— Task requirements —
Which lines belong in your copy? Those from the start of the data through the line with "Learn about the rights of pregnant employees", exactly as written, without any pictures.

— Source material —
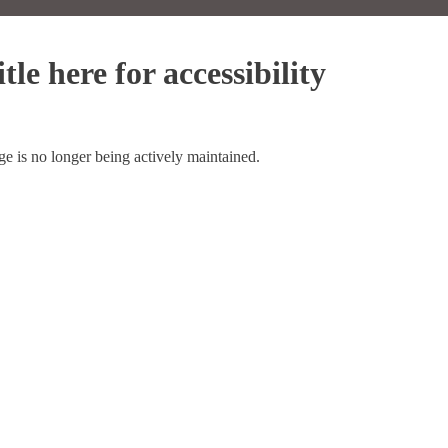
tle here for accessibility
ge is no longer being actively maintained.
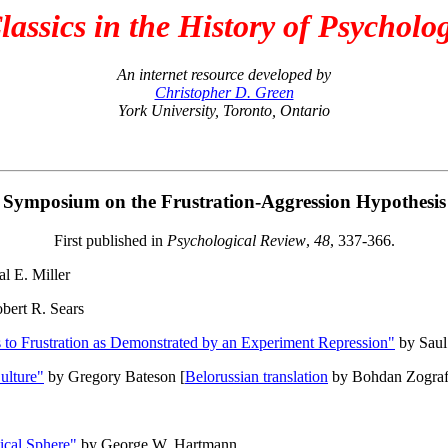
lassics in the History of Psycholo
An internet resource developed by
Christopher D. Green
York University, Toronto, Ontario
Symposium on the Frustration-Aggression Hypothesis
First published in
Psychological Review
,
48
, 337-366.
l E. Miller
bert R. Sears
s to Frustration as Demonstrated by an Experiment Repression"
by Saul
ulture"
by Gregory Bateson [
Belorussian translation
by Bohdan Zograf
tical Sphere"
by George W. Hartmann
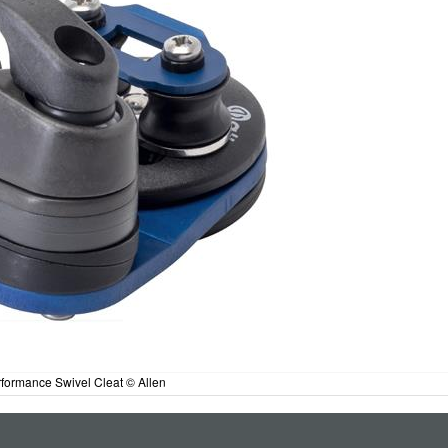
formance Swivel Cleat © Allen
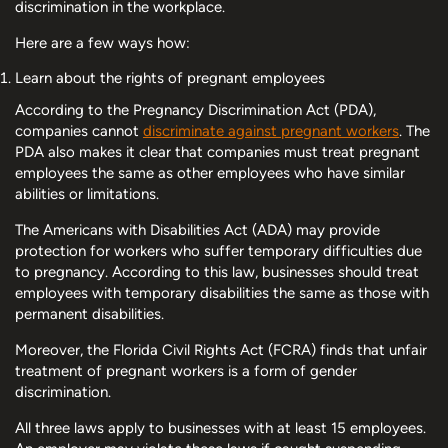
discrimination in the workplace.
Here are a few ways how:
Learn about the rights of pregnant employees
According to the Pregnancy Discrimination Act (PDA),
companies cannot
discriminate against pregnant workers
. The
PDA also makes it clear that companies must treat pregnant
employees the same as other employees who have similar
abilities or limitations.
The Americans with Disabilities Act (ADA) may provide
protection for workers who suffer temporary difficulties due
to pregnancy. According to this law, businesses should treat
employees with temporary disabilities the same as those with
permanent disabilities.
Moreover, the Florida Civil Rights Act (FCRA) finds that unfair
treatment of pregnant workers is a form of gender
discrimination.
All three laws apply to businesses with at least 15 employees.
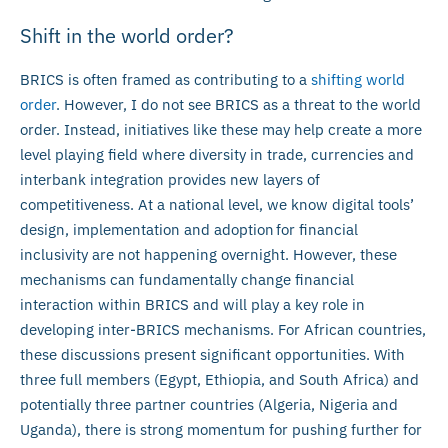
Shift in the world order?
BRICS is often framed as contributing to a
shifting world
order
. However, I do not see BRICS as a threat to the world
order. Instead, initiatives like these may help create a more
level playing field where diversity in trade, currencies and
interbank integration provides new layers of
competitiveness. At a national level, we know digital tools’
design, implementation and adoption for financial
inclusivity are not happening overnight. However, these
mechanisms can fundamentally change financial
interaction within BRICS and will play a key role in
developing inter-BRICS mechanisms. For African countries,
these discussions present significant opportunities. With
three full members (Egypt, Ethiopia, and South Africa) and
potentially three partner countries (Algeria, Nigeria and
Uganda), there is strong momentum for pushing further for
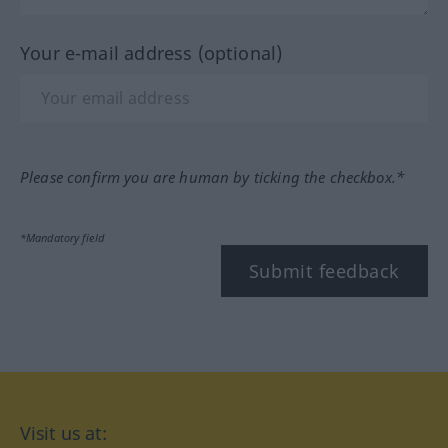
Your e-mail address (optional)
Please confirm you are human by ticking the checkbox.*
*Mandatory field
Submit feedback
Visit us at:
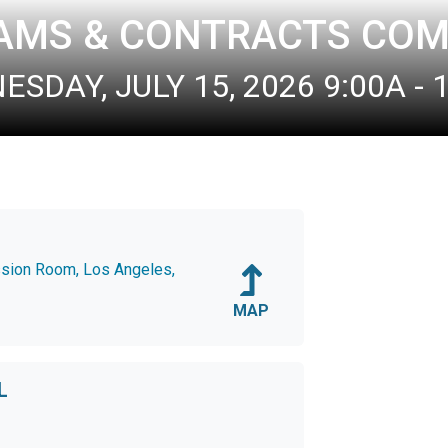
AMS & CONTRACTS COM
SDAY, JULY 15, 2026 9:00A - 
ssion Room, Los Angeles,
MAP
L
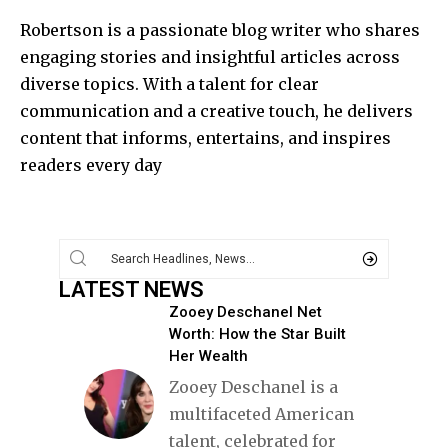
Robertson is a passionate blog writer who shares
engaging stories and insightful articles across
diverse topics. With a talent for clear
communication and a creative touch, he delivers
content that informs, entertains, and inspires
readers every day
LATEST NEWS
Zooey Deschanel Net
Worth: How the Star Built
Her Wealth
Zooey Deschanel is a
multifaceted American
talent, celebrated for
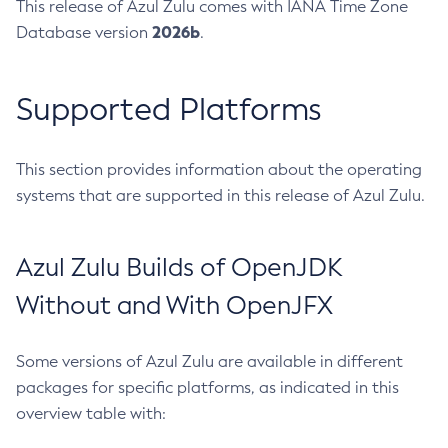
This release of Azul Zulu comes with IANA Time Zone
2026b
Database version
.
Supported Platforms
This section provides information about the operating
systems that are supported in this release of Azul Zulu.
Azul Zulu Builds of OpenJDK
Without and With OpenJFX
Some versions of Azul Zulu are available in different
packages for specific platforms, as indicated in this
overview table with:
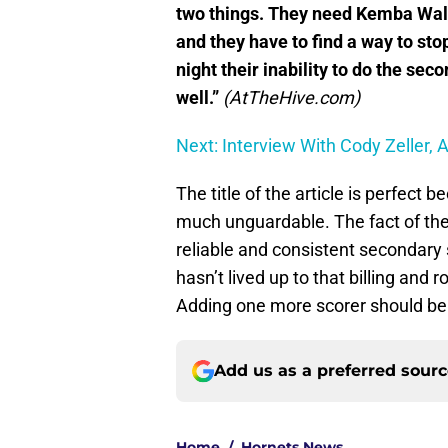
two things. They need Kemba Walke
and they have to find a way to sto
night their inability to do the seco
well.”
(AtTheHive.com)
Next: Interview With Cody Zeller, 
The title of the article is perfect
much unguardable. The fact of the 
reliable and consistent secondary 
hasn’t lived up to that billing and 
Adding one more scorer should be 
Add us as a preferred sour
Home
/
Hornets News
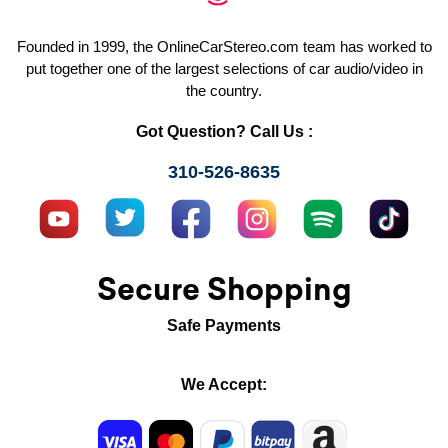
Founded in 1999, the OnlineCarStereo.com team has worked to
put together one of the largest selections of car audio/video in
the country.
Got Question? Call Us :
310-526-8635
Secure Shopping
Safe Payments
We Accept:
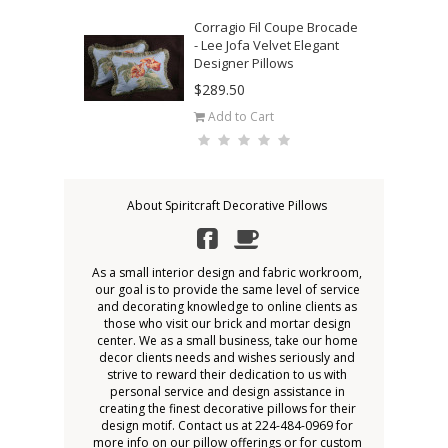
Corragio Fil Coupe Brocade
- Lee Jofa Velvet Elegant
Designer Pillows
$289.50
Add to Cart
About Spiritcraft Decorative Pillows
As a small interior design and fabric workroom,
our goal is to provide the same level of service
and decorating knowledge to online clients as
those who visit our brick and mortar design
center. We as a small business, take our home
decor clients needs and wishes seriously and
strive to reward their dedication to us with
personal service and design assistance in
creating the finest decorative pillows for their
design motif. Contact us at 224-484-0969 for
more info on our pillow offerings or for custom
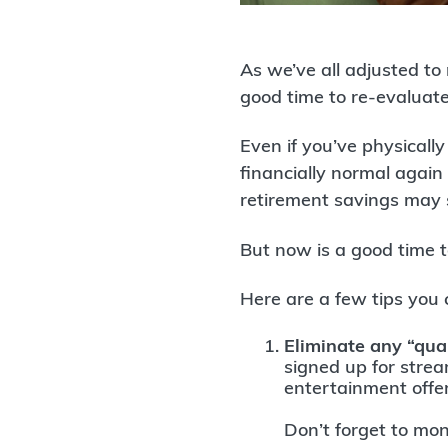
As we’ve all adjusted to
good time to re-evaluat
Even if you’ve physical
financially normal again
retirement savings may 
But now is a good time t
Here are a few tips you 
Eliminate any “qua
signed up for stre
entertainment offe
Don’t forget to moni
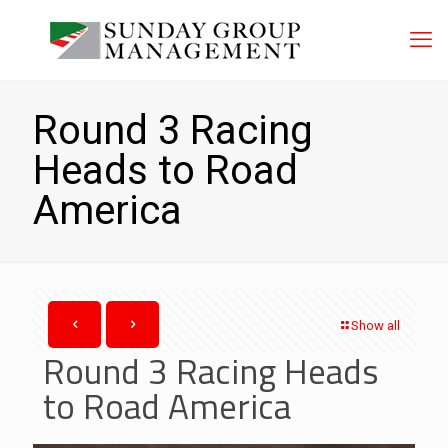
Round 3 Racing
Heads to Road
America
Show all
Round 3 Racing Heads
to Road America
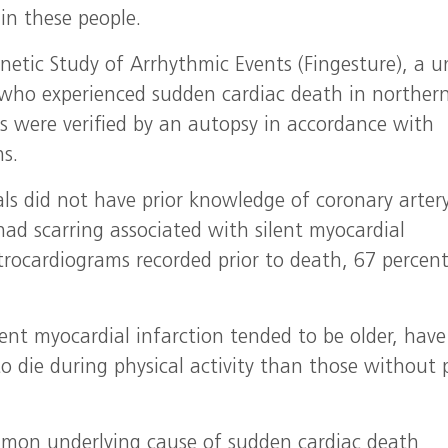
in these people.
etic Study of Arrhythmic Events (Fingesture), a u
s who experienced sudden cardiac death in norther
s were verified by an autopsy in accordance with
s.
uals did not have prior knowledge of coronary arter
had scarring associated with silent myocardial
ctrocardiograms recorded prior to death, 67 percen
ent myocardial infarction tended to be older, have
o die during physical activity than those without p
mmon underlying cause of sudden cardiac death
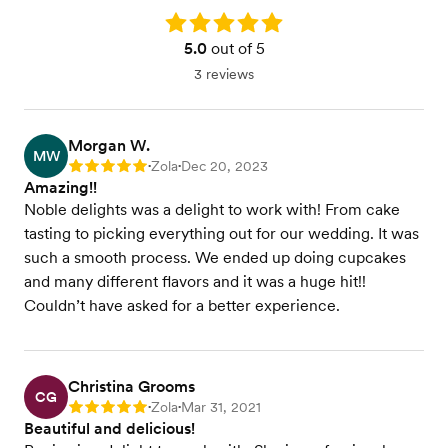
Rating: 5.0
5.0
out of 5
3 reviews
Morgan W.
MW
Zola
Dec 20, 2023
Rating: 5
•
•
Amazing!!
Noble delights was a delight to work with! From cake
tasting to picking everything out for our wedding. It was
such a smooth process. We ended up doing cupcakes
and many different flavors and it was a huge hit!!
Couldn’t have asked for a better experience.
Christina Grooms
CG
Zola
Mar 31, 2021
Rating: 5
•
•
Beautiful and delicious!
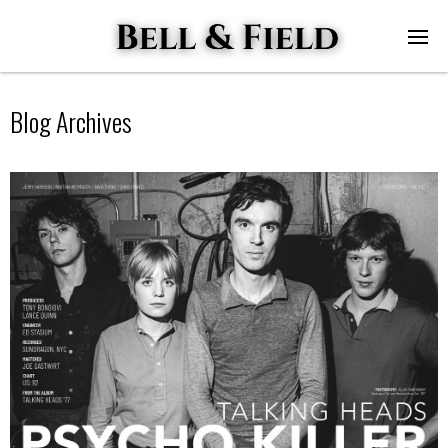
Blog Archives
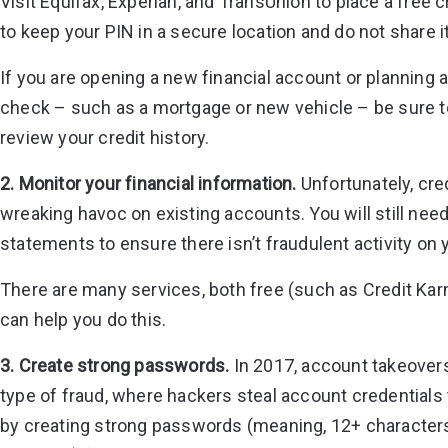
Visit
Equifax
,
Experian
, and
TransUnion
to place a free c
to keep your PIN in a secure location and do not share i
If you are opening a new financial account or planning 
check – such as a mortgage or new vehicle – be sure t
review your credit history.
2. Monitor your financial information.
Unfortunately, cre
wreaking havoc on existing accounts. You will still need
statements to ensure there isn’t fraudulent activity on
There are many services, both free (such as Credit Kar
can help you do this.
3. Create strong passwords.
In 2017,
account takeovers
type of fraud, where hackers steal account credentials 
by creating strong passwords (meaning, 12+ characters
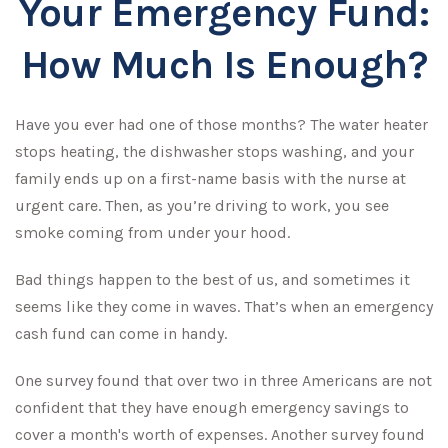
Your Emergency Fund:
How Much Is Enough?
Have you ever had one of those months? The water heater
stops heating, the dishwasher stops washing, and your
family ends up on a first-name basis with the nurse at
urgent care. Then, as you’re driving to work, you see
smoke coming from under your hood.
Bad things happen to the best of us, and sometimes it
seems like they come in waves. That’s when an emergency
cash fund can come in handy.
One survey found that over two in three Americans are not
confident that they have enough emergency savings to
cover a month's worth of expenses. Another survey found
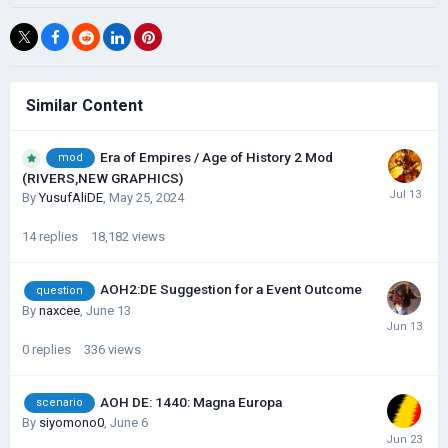
Similar Content
Era of Empires / Age of History 2 Mod
mod
(RIVERS,NEW GRAPHICS)
By
YusufAliDE
,
May 25, 2024
14
replies
18,182
views
AOH2:DE Suggestion for a Event Outcome
question
By
naxcee
,
June 13
0
replies
336
views
AOH DE: 1440: Magna Europa
scenario
By
siyomono0
,
June 6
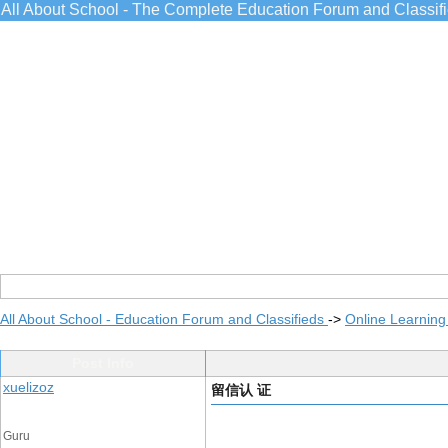
All About School - The Complete Education Forum and Classif
All About School - Education Forum and Classifieds
->
Online Learning
Post Info
xuelizoz
留信认 证
Guru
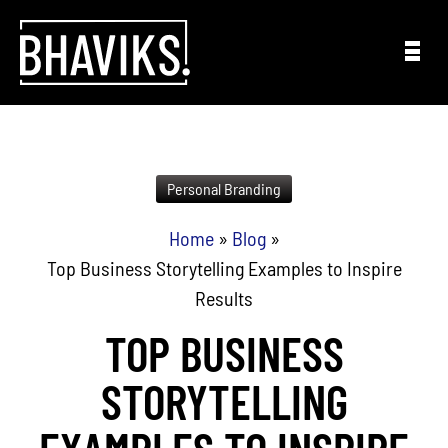
Skip to content
Personal Branding
Home
»
Blog
»
Top Business Storytelling Examples to Inspire
Results
TOP BUSINESS
STORYTELLING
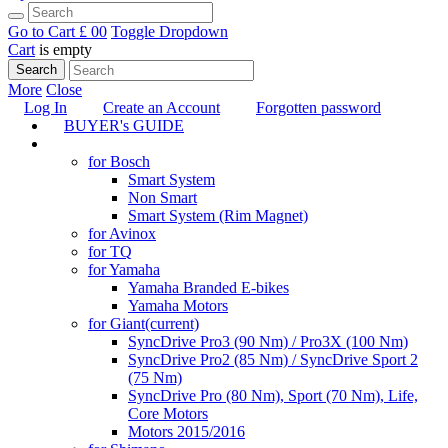
Go to Cart
£ 0
0
Toggle Dropdown
Cart
is empty
Search
More
Close
Log In
Create an Account
Forgotten password
BUYER's GUIDE
TUNING
for Bosch
Smart System
Non Smart
Smart System (Rim Magnet)
for Avinox
for TQ
for Yamaha
Yamaha Branded E-bikes
Yamaha Motors
for Giant
(current)
SyncDrive Pro3 (90 Nm) / Pro3X (100 Nm)
SyncDrive Pro2 (85 Nm) / SyncDrive Sport 2
(75 Nm)
SyncDrive Pro (80 Nm), Sport (70 Nm), Life,
Core Motors
Motors 2015/2016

— Result of the exercise —
tle here for accessibility
ge is no longer being actively maintained.
lassics in the History of Psycholo
An internet resource developed by
Christopher D. Green
York University, Toronto, Ontario
Symposium on the Frustration-Aggression Hypothesis
First published in
Psychological Review
,
48
, 337-366.
l E. Miller
bert R. Sears
s to Frustration as Demonstrated by an Experiment Repression"
by Saul
ulture"
by Gregory Bateson [
Belorussian translation
by Bohdan Zograf
tical Sphere"
by George W. Hartmann
formance Swivel Cleat © Allen
discrimination in the workplace.
Here are a few ways how:
Learn about the rights of pregnant employees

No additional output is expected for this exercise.